In some cases, though, a corpus may have more than one tree -- for example,
if the build tool stores generated code in a separate directory structure
during the build process. In that case, the Root field can be used to
distinguish generated paths from checked-in source.
+
+
The interpretation of the Root field is always specific to the corpus. A
root _may_ be shaped like a path (say, if it names a directory), but it is
not required to; it can be an opaque label like `generated` or `branch_name`
if that makes sense for the corpus in question. If the Root is intended to
denote a directory path, it should be _cleaned_ as described under *Path*.
* *Path.* A path-structured label describing the ``location'' of the named
object relative to the corpus and the root. For code, this will typically be
the relative path of the file containing the code under analysis, such as
`kythe/cxx/tools/kindex_tool_main.cc` in the `kythe` corpus.
+
+
Paths should be normalized to be relative to a root directory of their
corpus, and are
link:https://www.usenix.org/legacy/event/usenix2000/general/full_papers/pikelex/pikelex.pdf[cleaned]

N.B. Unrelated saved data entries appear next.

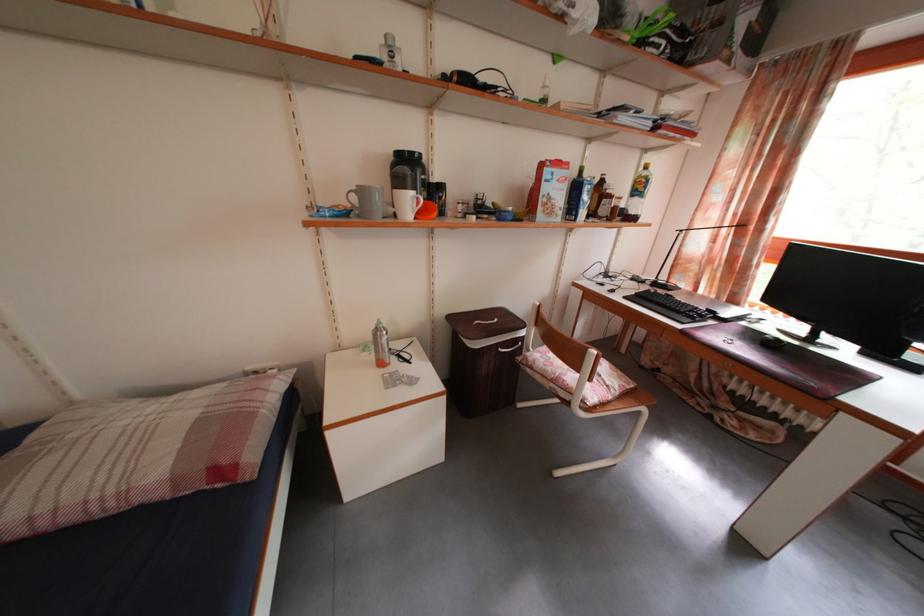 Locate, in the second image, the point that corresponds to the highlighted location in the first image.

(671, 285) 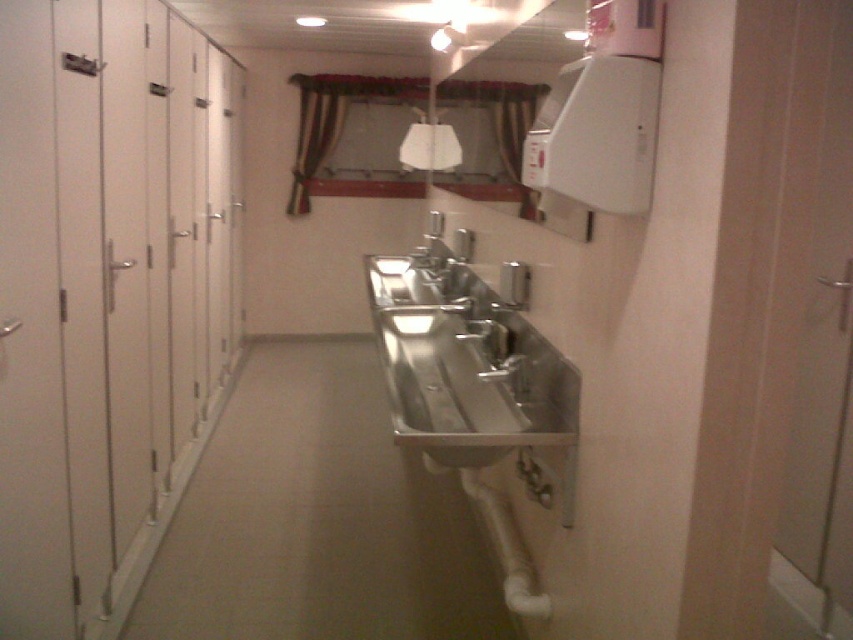 Question: Which point appears farthest from the camera in this image?

Choices:
 (A) (4, 54)
 (B) (490, 323)

Answer: (B)

Question: Which point is farther from the camera taking this photo?

Choices:
 (A) (477, 381)
 (B) (495, 349)
 (C) (151, 344)

Answer: (C)

Question: Does white matte lockers at left have a larger size compared to stainless steel sink at center?

Choices:
 (A) yes
 (B) no

Answer: (A)

Question: Which of the following is the closest to the observer?

Choices:
 (A) (494, 358)
 (B) (445, 257)
 (C) (123, 193)

Answer: (C)

Question: Can you confirm if white matte lockers at left is smaller than stainless steel sink at center?

Choices:
 (A) no
 (B) yes

Answer: (A)

Question: Does white matte lockers at left have a larger size compared to stainless steel sink at center?

Choices:
 (A) yes
 (B) no

Answer: (A) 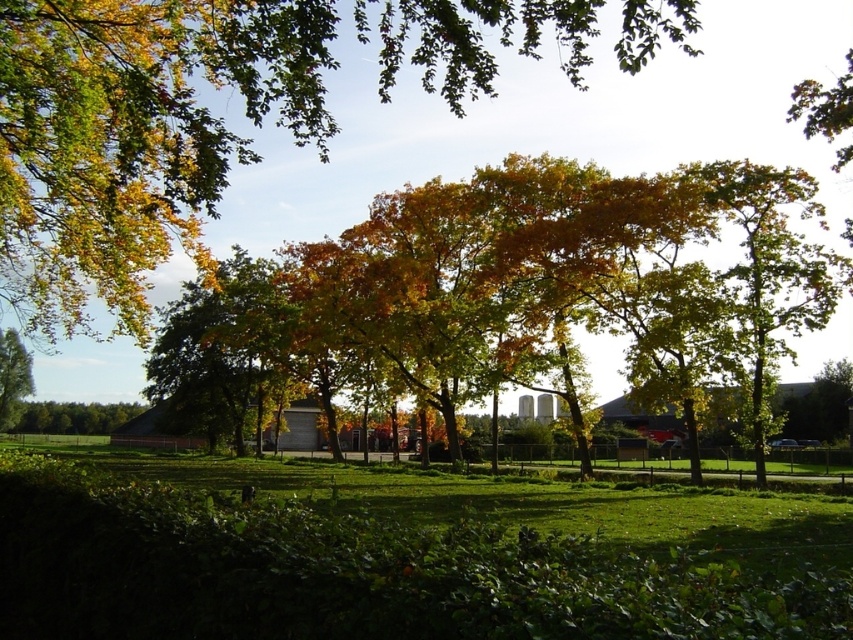 Can you confirm if green leafy park at center is smaller than green leafy tree at lower left?

Correct, green leafy park at center occupies less space than green leafy tree at lower left.

Is point (99, 550) positioned before point (35, 420)?

Yes, it is in front of point (35, 420).

Who is more forward, (22, 605) or (48, 432)?

Point (22, 605) is more forward.

You are a GUI agent. You are given a task and a screenshot of the screen. Output one action in this format:
    pyautogui.click(x=<x>, y=<y>)
    Task: Click on the green leafy park at center
    The image size is (853, 640).
    Given the screenshot: What is the action you would take?
    pyautogui.click(x=352, y=573)

Looking at this image, how distant is green leafy tree at upper center from green leafy park at center?

133.64 feet

Between green leafy tree at upper center and green leafy park at center, which one appears on the right side from the viewer's perspective?

Positioned to the right is green leafy park at center.

Where is `green leafy tree at upper center`? green leafy tree at upper center is located at coordinates (135, 138).

Where is `green leafy tree at upper center`? The image size is (853, 640). green leafy tree at upper center is located at coordinates (135, 138).

Who is positioned more to the left, green leafy tree at upper center or green leafy tree at left?

green leafy tree at left

Can you confirm if green leafy tree at upper center is positioned to the left of green leafy tree at left?

In fact, green leafy tree at upper center is to the right of green leafy tree at left.

Is point (47, 170) less distant than point (26, 388)?

Yes, point (47, 170) is closer to viewer.

You are a GUI agent. You are given a task and a screenshot of the screen. Output one action in this format:
    pyautogui.click(x=<x>, y=<y>)
    Task: Click on the green leafy tree at upper center
    Image resolution: width=853 pixels, height=640 pixels.
    Given the screenshot: What is the action you would take?
    pyautogui.click(x=135, y=138)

so as to be free of relative markers such as "." and "..". If a VName's
path can't be represented without "escaping" from its designated root
directory, it's usually a good sign that a separate Root label should be
assigned.
* *Language.* The language this name belongs to. The schema defines specific
labels for each supported language, so we don't wind up with a confusion of
names like "cxx", "cpp", "C\+\+", etc. As a rule of thumb, we will use the
common name of the language, in lowercase ("c++", "python", "elisp",
"objectivec").
Other fields can be added as necessary—for example, if a Branch or Client label
becomes necessary. As a rule, we try to keep the number of essential VName
dimensions as small as possible.
==== [[VNameComposition]] VName Composition
The fields of a VName shall be Unicode strings, save that control characters
(categories Cf, Cs, Co, and Cn) and surrogate pair codepoints are disallowed,
and category Cc is restricted to TAB (9), CR (10), and LF (13). When encoding
VName fields for transmission or storage, the encoding format will be UTF-8
with no byte-order mark, using Normalization Form NFKC.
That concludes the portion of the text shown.